Thursday night in a basement room at Atlanta Unity Church: Nine men sitting in a rectilinear U formed by couches and chairs, some with their feet on the long, scarred coffee table in the center.
We have, left to right, a graphic artist for a federal agency, a retired engineer, the retired head of IT for a Fortune 500 company, a realtor, a small businessman, a retired small businessman, a physician’s assistant, a contractor and myself.
As often happens at these gatherings – they’ve been taking place once a week for eight years – a topic has presented itself during the check-ins that follow the opening meditation.
P is self-employed, and has not one or two, but four different jobs. Changing hats all the times is getting difficult, he said, "And I’m wondering what’s the point. Today was a beautiful day, and I didn’t take the time to stop and enjoy it."
D is living what seems to be a self-improvement nightmare. He and his wife listen to self-improvement tapes while getting ready for work in the morning. They listen to more in their cars to and from work, and again when they get home, where two long shelves are filled with self-improvement books.

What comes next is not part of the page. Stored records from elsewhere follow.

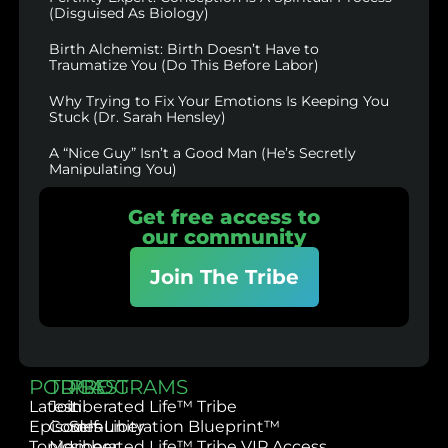
(Disguised As Biology)
Birth Alchemist: Birth Doesn’t Have to
Traumatize You (Do This Before Labor)
Why Trying to Fix Your Emotions Is Keeping You
Stuck (Dr. Sarah Hensley)
A “Nice Guy” Isn’t a Good Man (He’s Secretly
Manipulating You)
Get free access to
our community
Join The Tribe
PODCAST
TRIBE
PROGRAMS
Latest
Join
Liberated Life™ Tribe
Episodes
Community
Self-Liberation Blueprint™
Topics
Member
Liberated Life™ Tribe VIP Access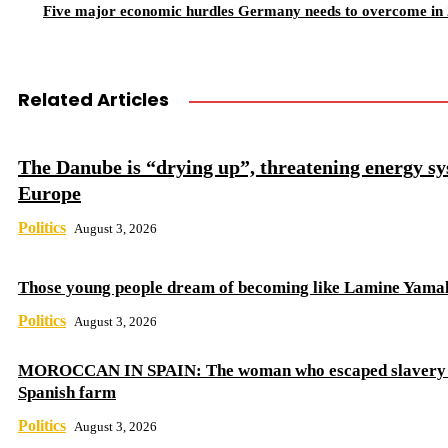
Five major economic hurdles Germany needs to overcome in
Related Articles
The Danube is “drying up”, threatening energy sy
Europe
Politics
August 3, 2026
Those young people dream of becoming like Lamine Yama
Politics
August 3, 2026
MOROCCAN IN SPAIN: The woman who escaped slavery 
Spanish farm
Politics
August 3, 2026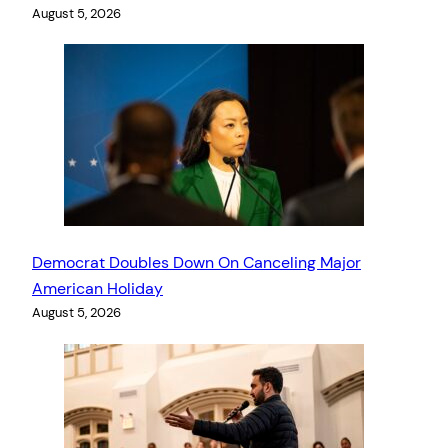
August 5, 2026
Democrat Doubles Down On Canceling Major
American Holiday
August 5, 2026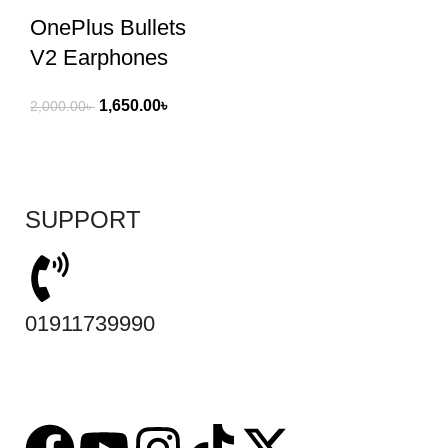
OnePlus Bullets
V2 Earphones
1,650.00
৳
2,000.00
৳
SUPPORT
01911739990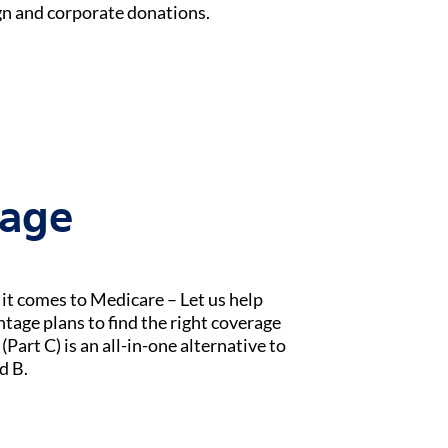
n and corporate donations.
tage
t comes to Medicare – Let us help
age plans to find the right coverage
Part C) is an all-in-one alternative to
d B.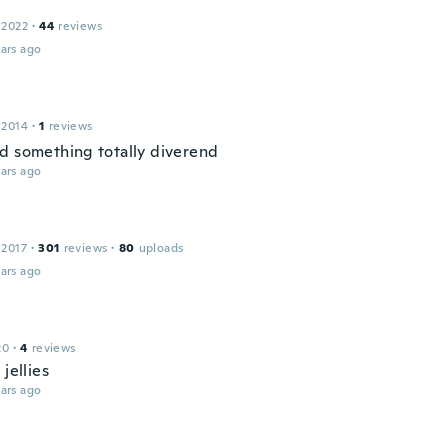
 2022
·
44
reviews
ars ago
 2014
·
1
reviews
d something totally diverend
ars ago
 2017
·
301
reviews
·
80
uploads
ars ago
20
·
4
reviews
 jellies
ars ago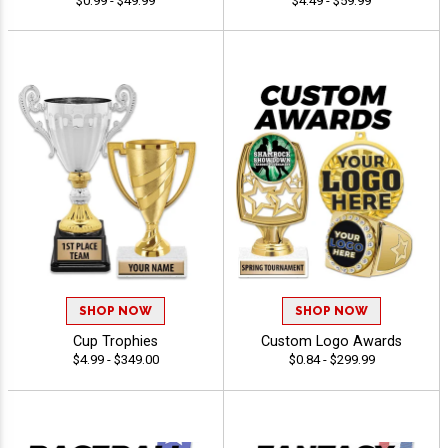
$0.99 - $49.99
$4.49 - $59.99
SHOP NOW
SHOP NOW
Cup Trophies
Custom Logo Awards
$4.99 - $349.00
$0.84 - $299.99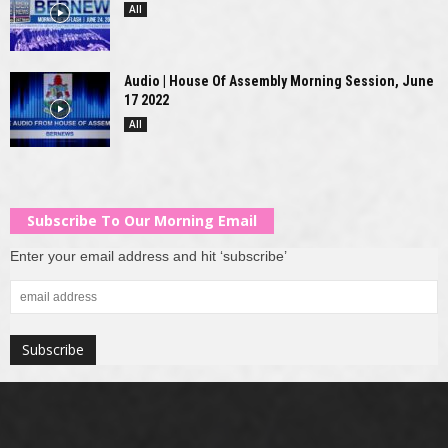
All
Audio | House Of Assembly Morning Session, June
17 2022
All
Subscribe To Our Morning Email
Enter your email address and hit ‘subscribe’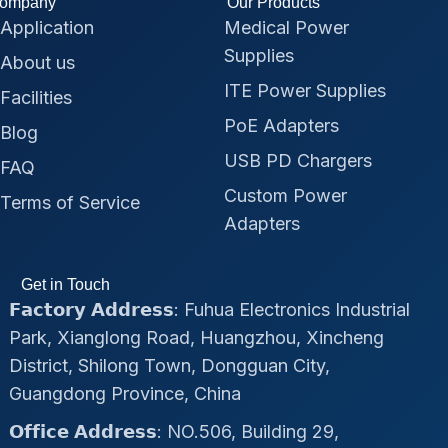
ompany
Our Products
Application
Medical Power
Supplies
About us
ITE Power Supplies
Facilities
PoE Adapters
Blog
USB PD Chargers
FAQ
Custom Power
Terms of Service
Adapters
Get in Touch
𝗙𝗮𝗰𝘁𝗼𝗿𝘆 𝗔𝗱𝗱𝗿𝗲𝘀𝘀: Fuhua Electronics Industrial
Park, Xianglong Road, Huangzhou, Xincheng
District, Shilong Town, Dongguan City,
Guangdong Province, China
𝗢𝗳𝗳𝗶𝗰𝗲 𝗔𝗱𝗱𝗿𝗲𝘀𝘀: NO.506, Building 29,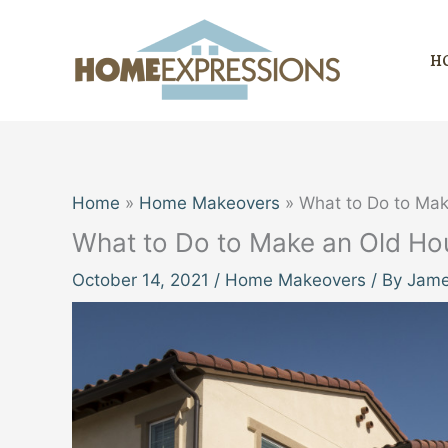
Skip
to
H
content
Home
Home Makeovers
What to Do to Ma
What to Do to Make an Old H
October 14, 2021
/
Home Makeovers
/ By
Jame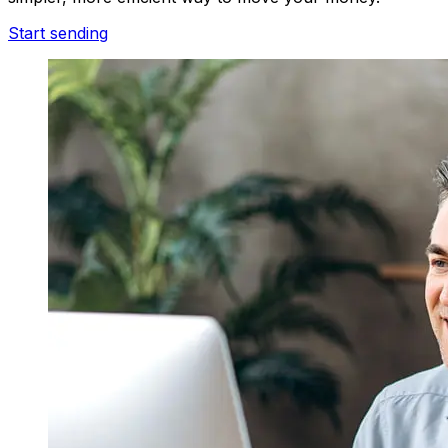
Start sending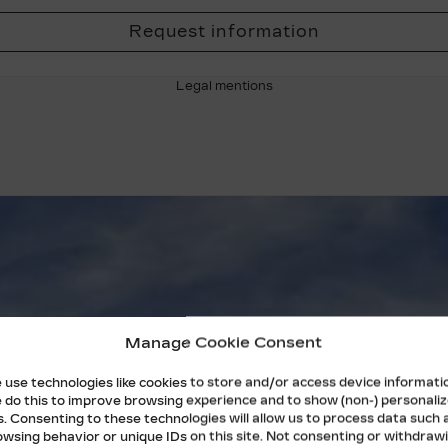
Request information
Legal mentions
Manage Cookie Consent
 use technologies like cookies to store and/or access device informati
 do this to improve browsing experience and to show (non-) personali
s. Consenting to these technologies will allow us to process data such 
owsing behavior or unique IDs on this site. Not consenting or withdraw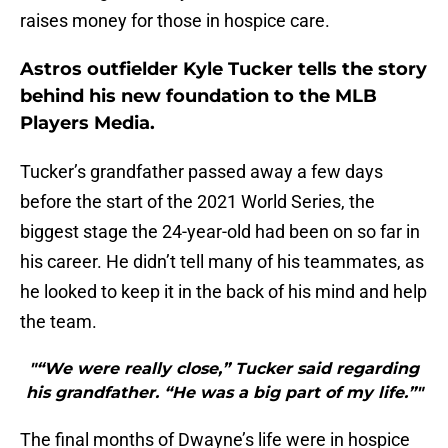
raises money for those in hospice care.
Astros outfielder Kyle Tucker tells the story
behind his new foundation to the MLB
Players Media.
Tucker’s grandfather passed away a few days
before the start of the 2021 World Series, the
biggest stage the 24-year-old had been on so far in
his career. He didn’t tell many of his teammates, as
he looked to keep it in the back of his mind and help
the team.
"“We were really close,” Tucker said regarding
his grandfather. “He was a big part of my life.”"
The final months of Dwayne’s life were in hospice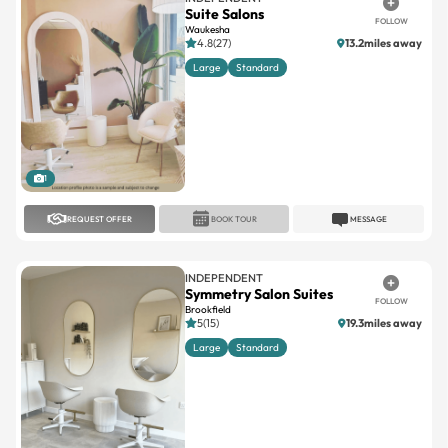
Suite Salons
FOLLOW
Waukesha
4.8(27)
13.2miles away
Large
Standard
1
REQUEST OFFER
BOOK TOUR
MESSAGE
INDEPENDENT
Symmetry Salon Suites
FOLLOW
Brookfield
5(15)
19.3miles away
Large
Standard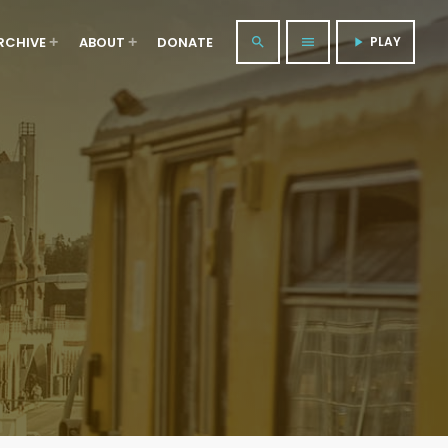
RCHIVE
ABOUT
DONATE
PLAY
search
menu
play_arrow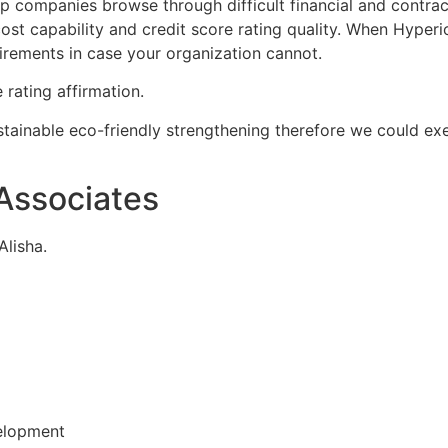
lp companies browse through difficult financial and contra
s, cost capability and credit score rating quality. When Hy
uirements in case your organization cannot.
 rating affirmation.
stainable eco-friendly strengthening therefore we could ex
Associates
Alisha.
elopment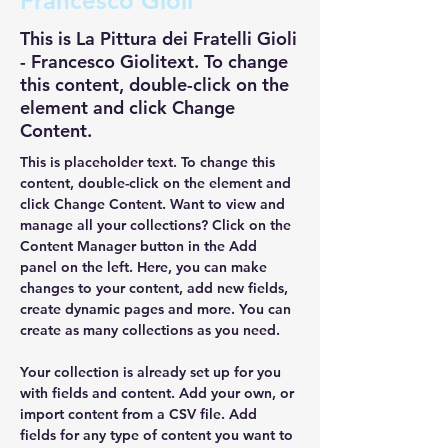
Francesco Gioli
This is La Pittura dei Fratelli Gioli
- Francesco Giolitext. To change
this content, double-click on the
element and click Change
Content.
This is placeholder text. To change this 
content, double-click on the element and 
click Change Content. Want to view and 
manage all your collections? Click on the 
Content Manager button in the Add 
panel on the left. Here, you can make 
changes to your content, add new fields, 
create dynamic pages and more. You can 
create as many collections as you need.
Your collection is already set up for you 
with fields and content. Add your own, or 
import content from a CSV file. Add 
fields for any type of content you want to 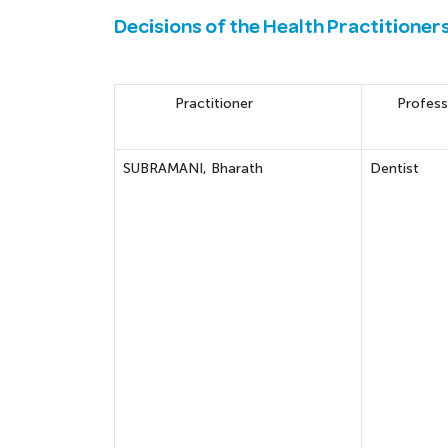
Decisions of the Health Practitioner
Practitioner
Profess
SUBRAMANI, Bharath
Dentist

D’s wife has begun a purification diet, and D has been listening to biofeedback tapes and reading a book which posits that mystical experiences are tricks played by the brain’s hemispheres.
D was frustrated, and a little angry. "I’d just like to relax, have a party and listen to some rock ‘n’ roll," he said.
Like the other two, C admitted to a serious case of "busyness." He’s been studying "universal law" for nearly three years while taking on jobs and volunteer positions one after the other in a futile attempt to feel better about himself.
"Now," he said, "I’m working on changing my belief system."
It is a common dilemma, this mistaking busyness for progress, perhaps the pre-eminent dilemma of our time.
When I was at CNN.com, it was commonplace for my co-workers to eat lunch at their computers, unwitting drones of the technological revolution. My editor commented once that I wasn’t much of a multi-tasker, as if doing one thing well was the professional equivalent of chewing with your mouth open.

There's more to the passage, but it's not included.